▶ **Work required**: Report every line from the material that contains the word "reale".

▶ **Data in this exercise**:
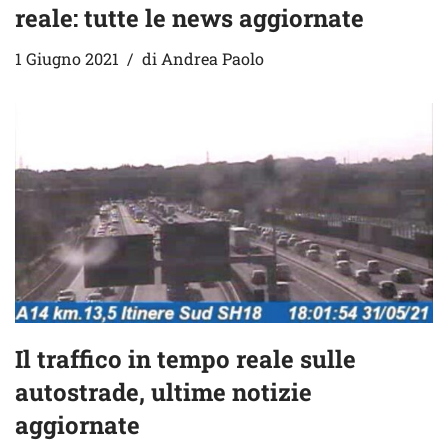
reale: tutte le news aggiornate
1 Giugno 2021
di
Andrea Paolo
Il traffico in tempo reale sulle
autostrade, ultime notizie
aggiornate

▶ **Response area**:
reale: tutte le news aggiornate
Il traffico in tempo reale sulle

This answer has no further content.